(Extracted page text data)
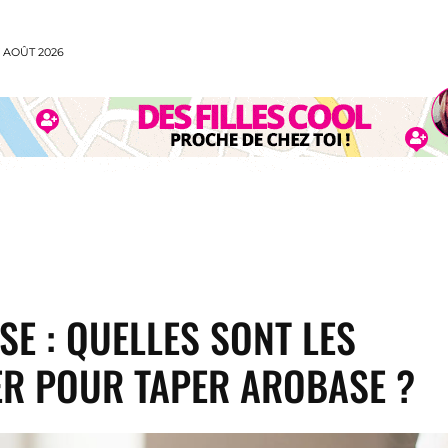
 AOÛT 2026
CUISINE
MODE
VOYAGE
SPORT
ANI
E : QUELLES SONT LES
R POUR TAPER AROBASE ?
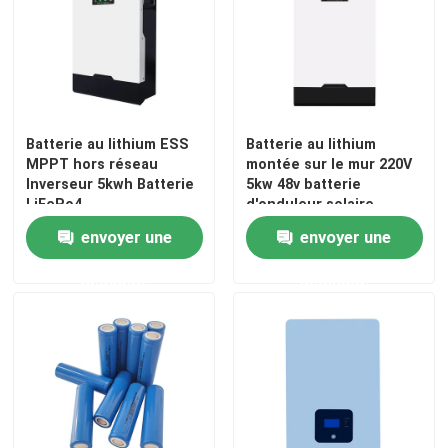
paquet de batterie de 12v LiFePO4
paquet de batterie de 24v Lifepo4
Batterie au lithium ESS
Batterie au lithium
MPPT hors réseau
montée sur le mur 220V
Batterie à la maison d'énergie
Inverseur 5kwh Batterie
5kw 48v batterie
LiFePo4
d'onduleur solaire
envoyer une
envoyer une
Batterie de chariot de golf Lifepo4
demande
demande
Batterie de rv LiFePo4
Cellule de phosphate de lithium
petite batterie de lipo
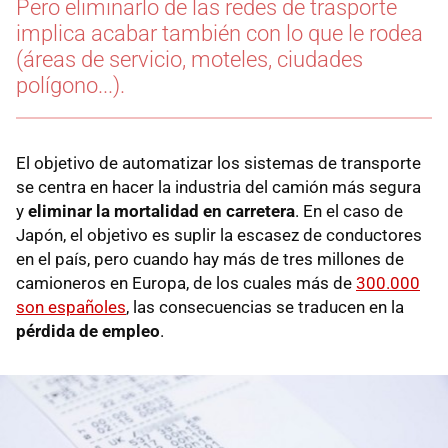
Pero eliminarlo de las redes de trasporte
implica acabar también con lo que le rodea
(áreas de servicio, moteles, ciudades
polígono...).
El objetivo de automatizar los sistemas de transporte
se centra en hacer la industria del camión más segura
y
eliminar la mortalidad en carretera
. En el caso de
Japón, el objetivo es suplir la escasez de conductores
en el país, pero cuando hay más de tres millones de
camioneros en Europa, de los cuales más de
300.000
son españoles
, las consecuencias se traducen en la
pérdida de empleo
.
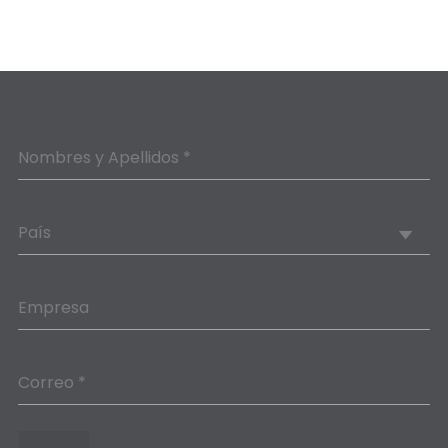
Nombres y Apellidos *
País
Empresa
Correo *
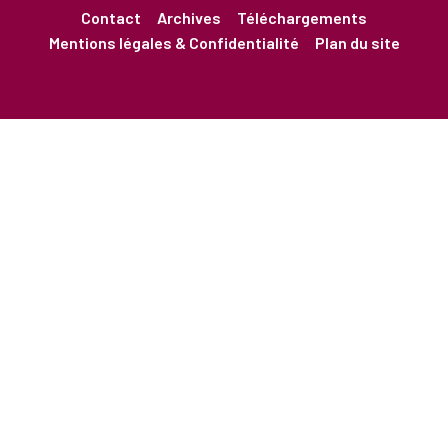
Contact
Archives
Téléchargements
Mentions légales & Confidentialité
Plan du site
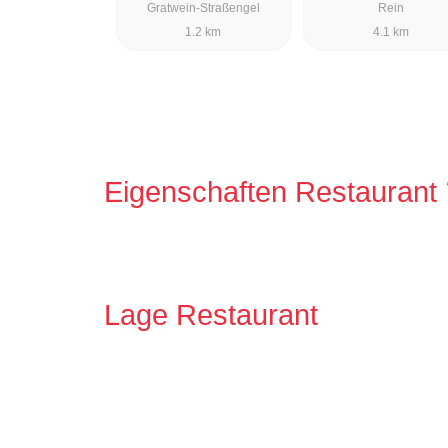
Gratwein-Straßengel
Rein
1.2 km
4.1 km
Eigenschaften Restaurant
Lage Restaurant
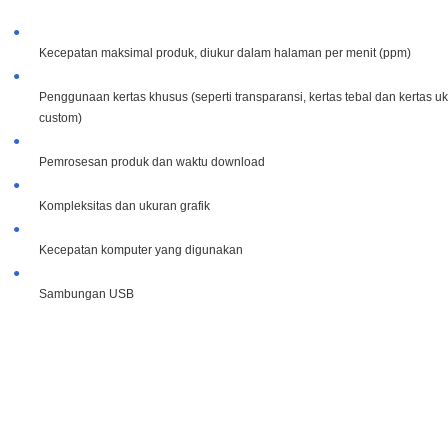
●
Kecepatan maksimal produk, diukur dalam halaman per menit (ppm)
●
Penggunaan kertas khusus (seperti transparansi, kertas tebal dan kertas u
custom)
●
Pemrosesan produk dan waktu download
●
Kompleksitas dan ukuran grafik
●
Kecepatan komputer yang digunakan
●
Sambungan USB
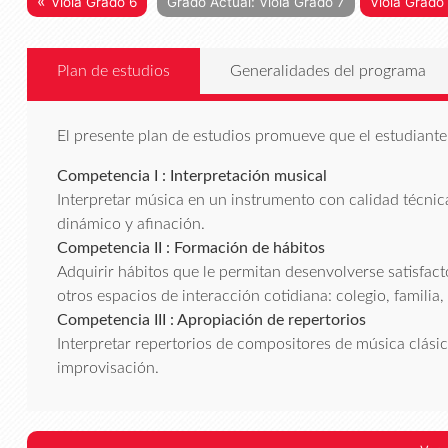
«
Viola Grado 6
Grado Actual: Viola Grado 7
Viola Grado
Plan de estudios
Generalidades del programa
El presente plan de estudios promueve que el estudiante 
Competencia I : Interpretación musical
Interpretar música en un instrumento con calidad técnica
dinámico y afinación.
Competencia II : Formación de hábitos
Adquirir hábitos que le permitan desenvolverse satisfa
otros espacios de interacción cotidiana: colegio, familia,
Competencia III : Apropiación de repertorios
Interpretar repertorios de compositores de música clásica,
improvisación.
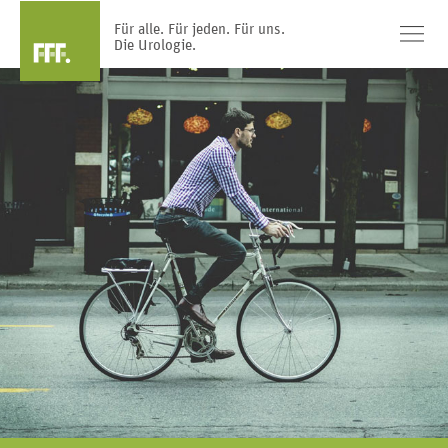
Für alle. Für jeden. Für uns.
Die Urologie.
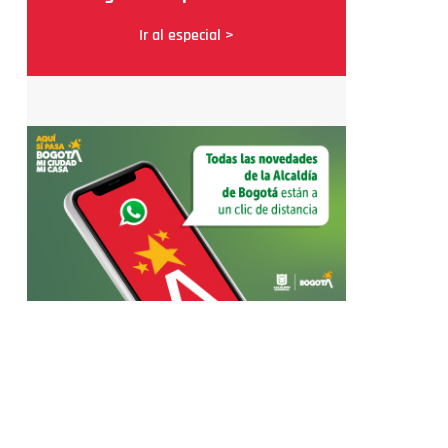
Ir al especial >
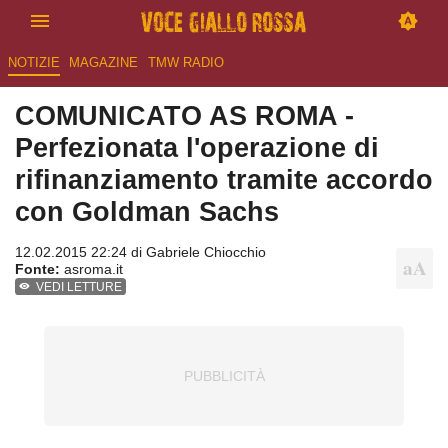
NOTIZIE
MAGAZINE
TMW RADIO
COMUNICATO AS ROMA -
Perfezionata l'operazione di
rifinanziamento tramite accordo
con Goldman Sachs
12.02.2015 22:24 di
Gabriele Chiocchio
Fonte:
asroma.it
VEDI LETTURE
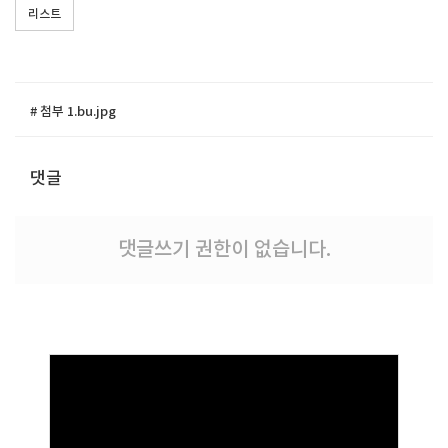
리스트
# 첨부 1.bu.jpg
댓글
댓글쓰기 권한이 없습니다.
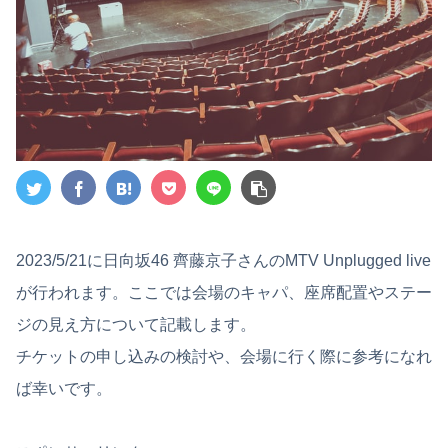
2023/5/21に日向坂46 齊藤京子さんのMTV Unplugged live
が行われます。ここでは会場のキャパ、座席配置やステー
ジの見え方について記載します。
チケットの申し込みの検討や、会場に行く際に参考になれ
ば幸いです。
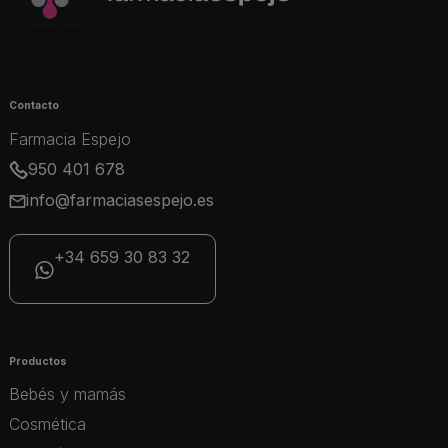
Contacto
Farmacia Espejo
950 401 678
info@farmaciasespejo.es
+34 659 30 83 32
Productos
Bebés y mamás
Cosmética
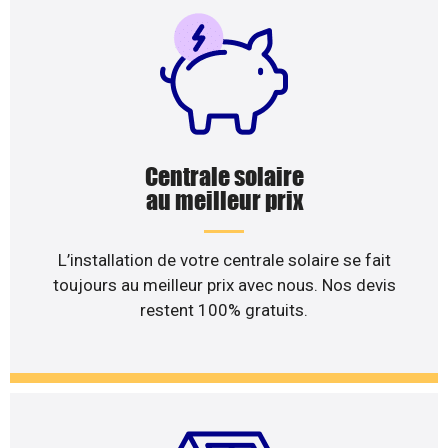
Centrale solaire
au meilleur prix
L’installation de votre centrale solaire se fait
toujours au meilleur prix avec nous. Nos devis
restent 100% gratuits.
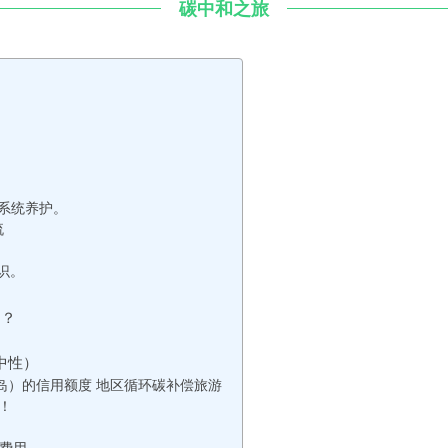
碳中和之旅
？
态系统养护。
流
。
认识。
）？
（中性）
岛）的信用额度 地区循环碳补偿旅游
！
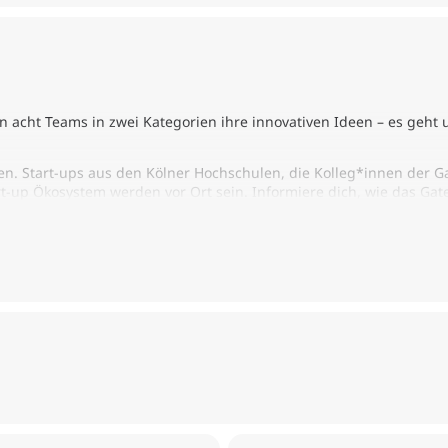
n acht Teams in zwei Kategorien ihre innovativen Ideen – es geht
en. Start-ups aus den Kölner Hochschulen, die Kolleg*innen der 
-up Ökosystem werden vor Ort sein. Informiere dich, wie das Gate
 bestehende Idee weiterzuentwickeln.
dee und suchst noch Mitstreiter*innen oder du möchtest deine 
h vor Ort mit Gründungsinteressierten und schaue auf dem Start-
ng in unterschiedlichen Bereichen.
ten):
innen
inner*innen-Teams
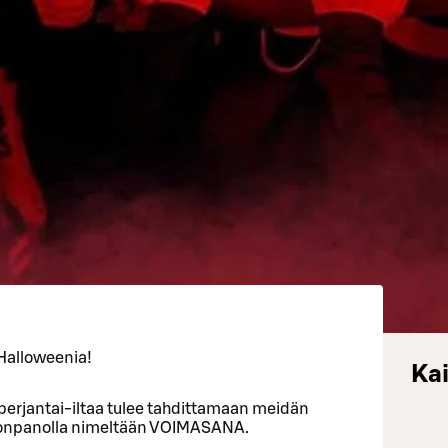
 Halloweenia!
Kai
perjantai-iltaa tulee tahdittamaan meidän
onpanolla nimeltään VOIMASANA.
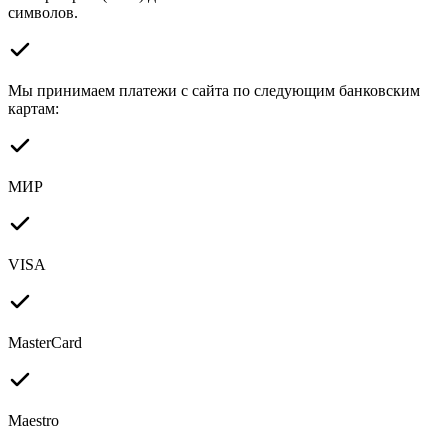
символов.
Мы принимаем платежи с сайта по следующим банковским
картам:
МИР
VISA
MasterCard
Maestro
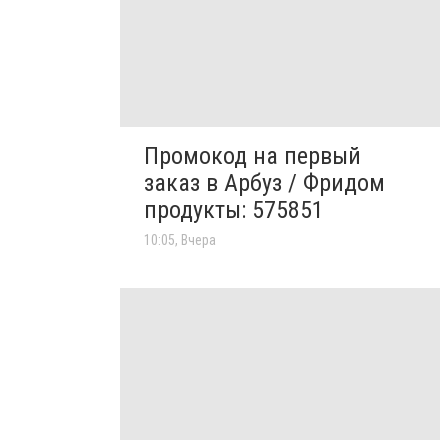
Промокод на первый
заказ в Арбуз / Фридом
продукты: 575851
10:05, Вчера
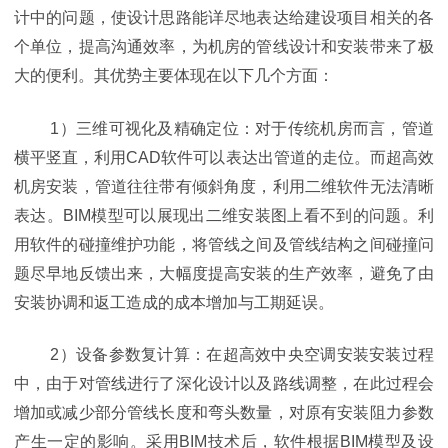
计中的问题，使设计思路能详尽地表达给建设项目相关的各
个单位，提高沟通效率，为机房的管线设计和安装带来了极
大的便利。其优势主要体现在以下几个方面：
1）三维可视化及精确定位：对于传统机房而言，管道
横平竖直，利用CAD软件可以表达出管道的走位。而超高效
机房安装，管道往往带有倾斜角度，利用二维软件无法清晰
表达。BIM模型可以展现出二维安装图上看不到的问题。利
用软件的碰撞维护功能，将管线之间及管线结构之间碰撞问
题尽早地反馈出来，大幅度提高安装的生产效率，避免了由
安装协调和返工造成的成本增加与工期延误。
2）设备参数复计算：在超高效中央空调安装安装过程
中，由于对管线进行了深化设计以及路线调整，在此过程会
增加或减少部分管线长度和弯头数量，对原有安装阻力参数
产生一定的影响。采用BIM技术后，软件根据BIM模型及设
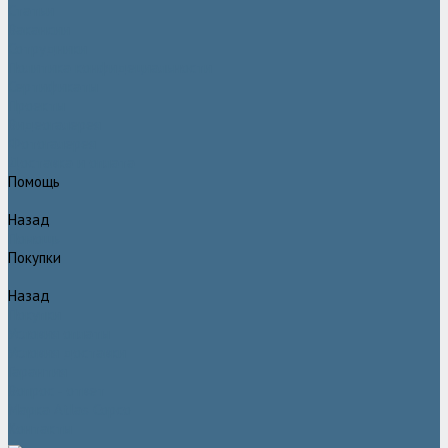
Статьи
Вакансии
Сотрудники
Политика конфидециальности
Сертификаты
Проекты
Видеогалерея
Фотогалерея
Доставка и оплата
Помощь
Назад
Помощь
Покупки
Назад
Покупки
Условия оплаты
Условия доставки
Гарантия
Вопрос - ответ
Марка Atlas Copco
Контакты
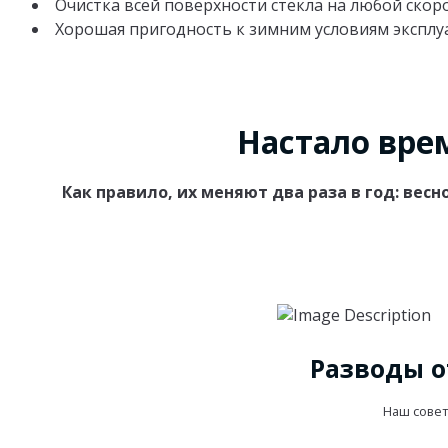
Очистка всей поверхности стекла на любой скор
Хорошая пригодность к зимним условиям экспл
Настало вре
Как правило, их меняют два раза в год: вес
Разводы о
Наш совет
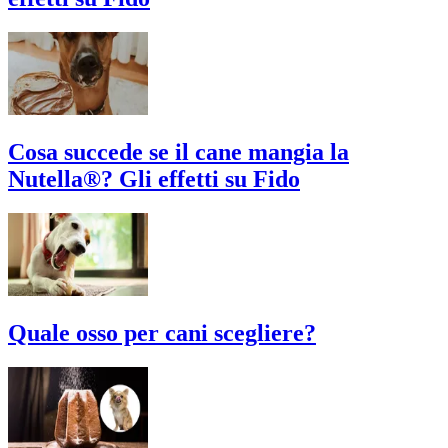
Cosa succede se il cane mangia la
Nutella®? Gli effetti su Fido
Quale osso per cani scegliere?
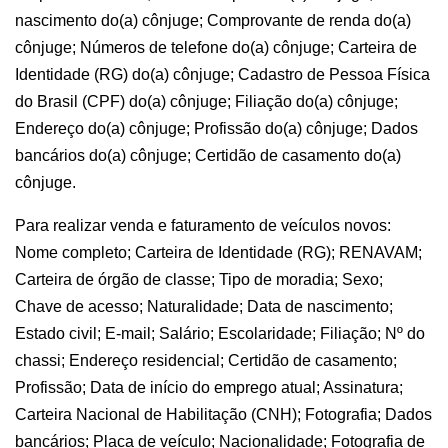
nascimento do(a) cônjuge; Comprovante de renda do(a)
cônjuge; Números de telefone do(a) cônjuge; Carteira de
Identidade (RG) do(a) cônjuge; Cadastro de Pessoa Física
do Brasil (CPF) do(a) cônjuge; Filiação do(a) cônjuge;
Endereço do(a) cônjuge; Profissão do(a) cônjuge; Dados
bancários do(a) cônjuge; Certidão de casamento do(a)
cônjuge.
Para realizar venda e faturamento de veículos novos:
Nome completo; Carteira de Identidade (RG); RENAVAM;
Carteira de órgão de classe; Tipo de moradia; Sexo;
Chave de acesso; Naturalidade; Data de nascimento;
Estado civil; E-mail; Salário; Escolaridade; Filiação; Nº do
chassi; Endereço residencial; Certidão de casamento;
Profissão; Data de início do emprego atual; Assinatura;
Carteira Nacional de Habilitação (CNH); Fotografia; Dados
bancários; Placa de veículo; Nacionalidade; Fotografia de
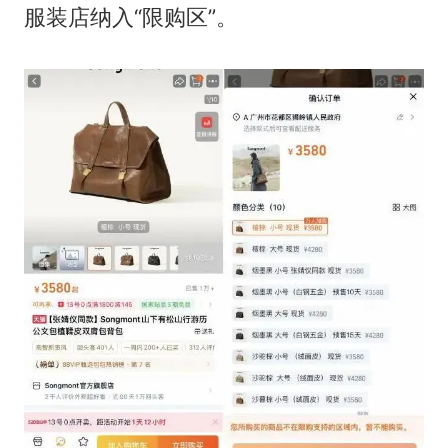
服装店纳入“限购区”。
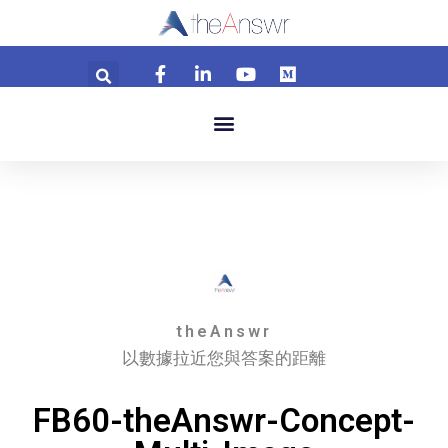
theAnswr
以數據拉近您與答案的距離
FB60-theAnswr-Concept-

### [Task brief]
An exact copy is needed of the entries above, starting at the line that holds "1）三维可视化及精确定位：对于传统机房而言，管道" and stopping at the line that holds "Endereço do(a) cônjuge;", both kept; pictures stay out.

### [Task result]
1）三维可视化及精确定位：对于传统机房而言，管道
横平竖直，利用CAD软件可以表达出管道的走位。而超高效
机房安装，管道往往带有倾斜角度，利用二维软件无法清晰
表达。BIM模型可以展现出二维安装图上看不到的问题。利
用软件的碰撞维护功能，将管线之间及管线结构之间碰撞问
题尽早地反馈出来，大幅度提高安装的生产效率，避免了由
安装协调和返工造成的成本增加与工期延误。
2）设备参数复计算：在超高效中央空调安装安装过程
中，由于对管线进行了深化设计以及路线调整，在此过程会
增加或减少部分管线长度和弯头数量，对原有安装阻力参数
产生一定的影响。采用BIM技术后，软件根据BIM模型及设
Статьи
Вакансии
Сотрудники
Политика конфидециальности
Сертификаты
Проекты
Видеогалерея
Фотогалерея
Доставка и оплата
Помощь
Назад
Помощь
Покупки
Назад
Покупки
Условия оплаты
Условия доставки
Гарантия
Вопрос - ответ
Марка Atlas Copco
Контакты
Очистка всей поверхности стекла на любой скор
Хорошая пригодность к зимним условиям экспл
Настало вре
Как правило, их меняют два раза в год: вес
Разводы о
Наш совет
Cosa succede se il cane mangia la
Nutella®? Gli effetti su Fido
Quale osso per cani scegliere?
nascimento do(a) cônjuge; Comprovante de renda do(a)
cônjuge; Números de telefone do(a) cônjuge; Carteira de
Identidade (RG) do(a) cônjuge; Cadastro de Pessoa Física
do Brasil (CPF) do(a) cônjuge; Filiação do(a) cônjuge;
Endereço do(a) cônjuge; Profissão do(a) cônjuge; Dados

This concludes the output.